:: WORK TASK ::
Copy each line below without leaving any out.

Content starts

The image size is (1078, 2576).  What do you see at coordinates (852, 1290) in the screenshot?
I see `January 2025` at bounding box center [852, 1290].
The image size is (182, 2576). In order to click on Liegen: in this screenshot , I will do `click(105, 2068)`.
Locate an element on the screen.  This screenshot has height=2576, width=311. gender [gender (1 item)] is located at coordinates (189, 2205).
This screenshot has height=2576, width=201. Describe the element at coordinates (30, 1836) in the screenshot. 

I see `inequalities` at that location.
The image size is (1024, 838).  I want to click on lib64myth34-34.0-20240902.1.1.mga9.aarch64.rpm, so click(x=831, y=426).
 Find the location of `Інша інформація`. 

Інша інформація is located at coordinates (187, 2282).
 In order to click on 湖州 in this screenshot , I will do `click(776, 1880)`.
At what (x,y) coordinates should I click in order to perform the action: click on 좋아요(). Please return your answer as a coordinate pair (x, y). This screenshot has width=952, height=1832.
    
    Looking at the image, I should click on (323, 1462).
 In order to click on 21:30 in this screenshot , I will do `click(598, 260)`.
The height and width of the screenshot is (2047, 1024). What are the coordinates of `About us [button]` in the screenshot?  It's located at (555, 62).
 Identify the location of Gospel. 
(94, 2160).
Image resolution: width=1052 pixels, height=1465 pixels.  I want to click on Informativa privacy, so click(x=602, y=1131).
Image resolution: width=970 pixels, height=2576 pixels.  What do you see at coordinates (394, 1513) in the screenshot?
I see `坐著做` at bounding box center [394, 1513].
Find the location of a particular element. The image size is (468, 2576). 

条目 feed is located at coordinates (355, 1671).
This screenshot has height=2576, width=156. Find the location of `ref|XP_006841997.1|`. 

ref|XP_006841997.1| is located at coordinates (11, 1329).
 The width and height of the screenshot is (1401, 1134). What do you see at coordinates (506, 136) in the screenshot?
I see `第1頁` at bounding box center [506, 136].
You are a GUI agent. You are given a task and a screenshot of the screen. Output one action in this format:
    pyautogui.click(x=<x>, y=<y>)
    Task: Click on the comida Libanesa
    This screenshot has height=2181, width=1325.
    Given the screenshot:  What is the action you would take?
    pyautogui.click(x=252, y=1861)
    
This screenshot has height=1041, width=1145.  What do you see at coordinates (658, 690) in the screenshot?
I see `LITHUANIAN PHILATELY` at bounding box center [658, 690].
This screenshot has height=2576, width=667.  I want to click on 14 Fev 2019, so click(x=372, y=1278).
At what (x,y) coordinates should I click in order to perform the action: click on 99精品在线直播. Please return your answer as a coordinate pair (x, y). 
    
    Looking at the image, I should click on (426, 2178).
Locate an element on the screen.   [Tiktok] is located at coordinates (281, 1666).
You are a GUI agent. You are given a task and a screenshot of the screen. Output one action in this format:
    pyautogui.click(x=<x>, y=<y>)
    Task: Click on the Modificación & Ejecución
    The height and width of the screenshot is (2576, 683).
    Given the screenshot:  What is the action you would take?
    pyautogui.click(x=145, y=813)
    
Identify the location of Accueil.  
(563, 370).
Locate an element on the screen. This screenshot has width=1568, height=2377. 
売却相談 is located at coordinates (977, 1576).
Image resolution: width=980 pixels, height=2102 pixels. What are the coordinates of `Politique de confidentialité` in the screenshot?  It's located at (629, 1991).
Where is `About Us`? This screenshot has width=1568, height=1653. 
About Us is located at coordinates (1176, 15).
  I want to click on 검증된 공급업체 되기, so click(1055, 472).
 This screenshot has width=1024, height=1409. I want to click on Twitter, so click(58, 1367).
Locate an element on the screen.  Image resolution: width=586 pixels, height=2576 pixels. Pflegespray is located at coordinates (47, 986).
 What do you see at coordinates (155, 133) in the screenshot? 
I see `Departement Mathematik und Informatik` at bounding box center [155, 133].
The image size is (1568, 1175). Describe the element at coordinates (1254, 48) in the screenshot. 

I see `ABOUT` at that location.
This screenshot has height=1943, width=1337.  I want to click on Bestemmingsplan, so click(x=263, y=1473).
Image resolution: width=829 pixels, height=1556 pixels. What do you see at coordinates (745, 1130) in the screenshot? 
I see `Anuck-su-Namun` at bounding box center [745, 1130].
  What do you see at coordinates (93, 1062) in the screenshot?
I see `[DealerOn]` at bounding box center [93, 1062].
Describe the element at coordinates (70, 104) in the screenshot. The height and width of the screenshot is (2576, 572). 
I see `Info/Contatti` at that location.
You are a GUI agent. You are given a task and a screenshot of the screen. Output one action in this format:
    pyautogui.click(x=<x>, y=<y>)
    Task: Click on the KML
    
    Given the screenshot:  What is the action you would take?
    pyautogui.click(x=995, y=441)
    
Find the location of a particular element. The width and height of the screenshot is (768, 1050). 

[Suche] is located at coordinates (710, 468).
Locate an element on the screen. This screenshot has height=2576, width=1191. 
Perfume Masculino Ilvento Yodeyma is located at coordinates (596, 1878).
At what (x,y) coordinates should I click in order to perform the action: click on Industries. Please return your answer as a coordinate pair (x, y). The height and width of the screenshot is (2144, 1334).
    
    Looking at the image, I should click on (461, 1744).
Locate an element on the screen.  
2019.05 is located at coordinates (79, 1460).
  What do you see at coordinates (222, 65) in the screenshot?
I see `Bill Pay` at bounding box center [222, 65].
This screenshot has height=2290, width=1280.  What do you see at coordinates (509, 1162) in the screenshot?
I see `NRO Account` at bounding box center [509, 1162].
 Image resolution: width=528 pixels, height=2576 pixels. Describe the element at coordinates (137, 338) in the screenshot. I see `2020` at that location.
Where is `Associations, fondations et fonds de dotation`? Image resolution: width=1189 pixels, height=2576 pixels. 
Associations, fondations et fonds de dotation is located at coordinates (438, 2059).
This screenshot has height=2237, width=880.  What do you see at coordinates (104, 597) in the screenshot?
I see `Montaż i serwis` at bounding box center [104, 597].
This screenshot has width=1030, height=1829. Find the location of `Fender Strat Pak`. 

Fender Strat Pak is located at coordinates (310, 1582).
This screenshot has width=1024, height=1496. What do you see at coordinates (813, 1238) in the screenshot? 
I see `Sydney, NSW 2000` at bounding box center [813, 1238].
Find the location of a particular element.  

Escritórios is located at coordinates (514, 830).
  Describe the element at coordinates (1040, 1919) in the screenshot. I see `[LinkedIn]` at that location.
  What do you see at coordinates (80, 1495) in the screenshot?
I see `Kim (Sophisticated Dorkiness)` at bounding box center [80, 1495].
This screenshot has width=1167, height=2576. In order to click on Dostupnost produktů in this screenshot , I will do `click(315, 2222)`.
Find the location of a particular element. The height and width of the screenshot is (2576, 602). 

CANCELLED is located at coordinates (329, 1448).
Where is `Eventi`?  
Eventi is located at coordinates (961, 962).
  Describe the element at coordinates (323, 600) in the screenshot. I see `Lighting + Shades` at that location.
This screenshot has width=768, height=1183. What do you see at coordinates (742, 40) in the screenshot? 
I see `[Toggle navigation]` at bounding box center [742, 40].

Content ends

:: SOLUTION TO THE EXERCISE ::
The image size is (1078, 2576).  What do you see at coordinates (852, 1290) in the screenshot?
I see `January 2025` at bounding box center [852, 1290].
The image size is (182, 2576). In order to click on Liegen: in this screenshot , I will do `click(105, 2068)`.
Locate an element on the screen.  This screenshot has height=2576, width=311. gender [gender (1 item)] is located at coordinates (189, 2205).
This screenshot has height=2576, width=201. Describe the element at coordinates (30, 1836) in the screenshot. 

I see `inequalities` at that location.
The image size is (1024, 838).  I want to click on lib64myth34-34.0-20240902.1.1.mga9.aarch64.rpm, so click(x=831, y=426).
 Find the location of `Інша інформація`. 

Інша інформація is located at coordinates (187, 2282).
 In order to click on 湖州 in this screenshot , I will do `click(776, 1880)`.
At what (x,y) coordinates should I click in order to perform the action: click on 좋아요(). Please return your answer as a coordinate pair (x, y). This screenshot has width=952, height=1832.
    
    Looking at the image, I should click on (323, 1462).
 In order to click on 21:30 in this screenshot , I will do `click(598, 260)`.
The height and width of the screenshot is (2047, 1024). What are the coordinates of `About us [button]` in the screenshot?  It's located at (555, 62).
 Identify the location of Gospel. 
(94, 2160).
Image resolution: width=1052 pixels, height=1465 pixels.  I want to click on Informativa privacy, so click(x=602, y=1131).
Image resolution: width=970 pixels, height=2576 pixels.  What do you see at coordinates (394, 1513) in the screenshot?
I see `坐著做` at bounding box center [394, 1513].
Find the location of a particular element. The image size is (468, 2576). 

条目 feed is located at coordinates (355, 1671).
This screenshot has height=2576, width=156. Find the location of `ref|XP_006841997.1|`. 

ref|XP_006841997.1| is located at coordinates (11, 1329).
 The width and height of the screenshot is (1401, 1134). What do you see at coordinates (506, 136) in the screenshot?
I see `第1頁` at bounding box center [506, 136].
You are a GUI agent. You are given a task and a screenshot of the screen. Output one action in this format:
    pyautogui.click(x=<x>, y=<y>)
    Task: Click on the comida Libanesa
    This screenshot has height=2181, width=1325.
    Given the screenshot:  What is the action you would take?
    pyautogui.click(x=252, y=1861)
    
This screenshot has height=1041, width=1145.  What do you see at coordinates (658, 690) in the screenshot?
I see `LITHUANIAN PHILATELY` at bounding box center [658, 690].
This screenshot has height=2576, width=667.  I want to click on 14 Fev 2019, so click(x=372, y=1278).
At what (x,y) coordinates should I click in order to perform the action: click on 99精品在线直播. Please return your answer as a coordinate pair (x, y). 
    
    Looking at the image, I should click on (426, 2178).
Locate an element on the screen.   [Tiktok] is located at coordinates (281, 1666).
You are a GUI agent. You are given a task and a screenshot of the screen. Output one action in this format:
    pyautogui.click(x=<x>, y=<y>)
    Task: Click on the Modificación & Ejecución
    The height and width of the screenshot is (2576, 683).
    Given the screenshot:  What is the action you would take?
    pyautogui.click(x=145, y=813)
    
Identify the location of Accueil.  
(563, 370).
Locate an element on the screen. This screenshot has width=1568, height=2377. 
売却相談 is located at coordinates (977, 1576).
Image resolution: width=980 pixels, height=2102 pixels. What are the coordinates of `Politique de confidentialité` in the screenshot?  It's located at (629, 1991).
Where is `About Us`? This screenshot has width=1568, height=1653. 
About Us is located at coordinates (1176, 15).
  I want to click on 검증된 공급업체 되기, so click(1055, 472).
 This screenshot has width=1024, height=1409. I want to click on Twitter, so click(58, 1367).
Locate an element on the screen.  Image resolution: width=586 pixels, height=2576 pixels. Pflegespray is located at coordinates (47, 986).
 What do you see at coordinates (155, 133) in the screenshot? 
I see `Departement Mathematik und Informatik` at bounding box center [155, 133].
The image size is (1568, 1175). Describe the element at coordinates (1254, 48) in the screenshot. 

I see `ABOUT` at that location.
This screenshot has height=1943, width=1337.  I want to click on Bestemmingsplan, so click(x=263, y=1473).
Image resolution: width=829 pixels, height=1556 pixels. What do you see at coordinates (745, 1130) in the screenshot? 
I see `Anuck-su-Namun` at bounding box center [745, 1130].
  What do you see at coordinates (93, 1062) in the screenshot?
I see `[DealerOn]` at bounding box center [93, 1062].
Describe the element at coordinates (70, 104) in the screenshot. The height and width of the screenshot is (2576, 572). 
I see `Info/Contatti` at that location.
You are a GUI agent. You are given a task and a screenshot of the screen. Output one action in this format:
    pyautogui.click(x=<x>, y=<y>)
    Task: Click on the KML
    
    Given the screenshot:  What is the action you would take?
    pyautogui.click(x=995, y=441)
    
Find the location of a particular element. The width and height of the screenshot is (768, 1050). 

[Suche] is located at coordinates (710, 468).
Locate an element on the screen. This screenshot has height=2576, width=1191. 
Perfume Masculino Ilvento Yodeyma is located at coordinates (596, 1878).
At what (x,y) coordinates should I click in order to perform the action: click on Industries. Please return your answer as a coordinate pair (x, y). The height and width of the screenshot is (2144, 1334).
    
    Looking at the image, I should click on (461, 1744).
Locate an element on the screen.  
2019.05 is located at coordinates (79, 1460).
  What do you see at coordinates (222, 65) in the screenshot?
I see `Bill Pay` at bounding box center [222, 65].
This screenshot has height=2290, width=1280.  What do you see at coordinates (509, 1162) in the screenshot?
I see `NRO Account` at bounding box center [509, 1162].
 Image resolution: width=528 pixels, height=2576 pixels. Describe the element at coordinates (137, 338) in the screenshot. I see `2020` at that location.
Where is `Associations, fondations et fonds de dotation`? Image resolution: width=1189 pixels, height=2576 pixels. 
Associations, fondations et fonds de dotation is located at coordinates (438, 2059).
This screenshot has height=2237, width=880.  What do you see at coordinates (104, 597) in the screenshot?
I see `Montaż i serwis` at bounding box center [104, 597].
This screenshot has width=1030, height=1829. Find the location of `Fender Strat Pak`. 

Fender Strat Pak is located at coordinates (310, 1582).
This screenshot has width=1024, height=1496. What do you see at coordinates (813, 1238) in the screenshot? 
I see `Sydney, NSW 2000` at bounding box center [813, 1238].
Find the location of a particular element.  

Escritórios is located at coordinates (514, 830).
  Describe the element at coordinates (1040, 1919) in the screenshot. I see `[LinkedIn]` at that location.
  What do you see at coordinates (80, 1495) in the screenshot?
I see `Kim (Sophisticated Dorkiness)` at bounding box center [80, 1495].
This screenshot has width=1167, height=2576. In order to click on Dostupnost produktů in this screenshot , I will do `click(315, 2222)`.
Find the location of a particular element. The height and width of the screenshot is (2576, 602). 

CANCELLED is located at coordinates (329, 1448).
Where is `Eventi`?  
Eventi is located at coordinates (961, 962).
  Describe the element at coordinates (323, 600) in the screenshot. I see `Lighting + Shades` at that location.
This screenshot has width=768, height=1183. What do you see at coordinates (742, 40) in the screenshot? 
I see `[Toggle navigation]` at bounding box center [742, 40].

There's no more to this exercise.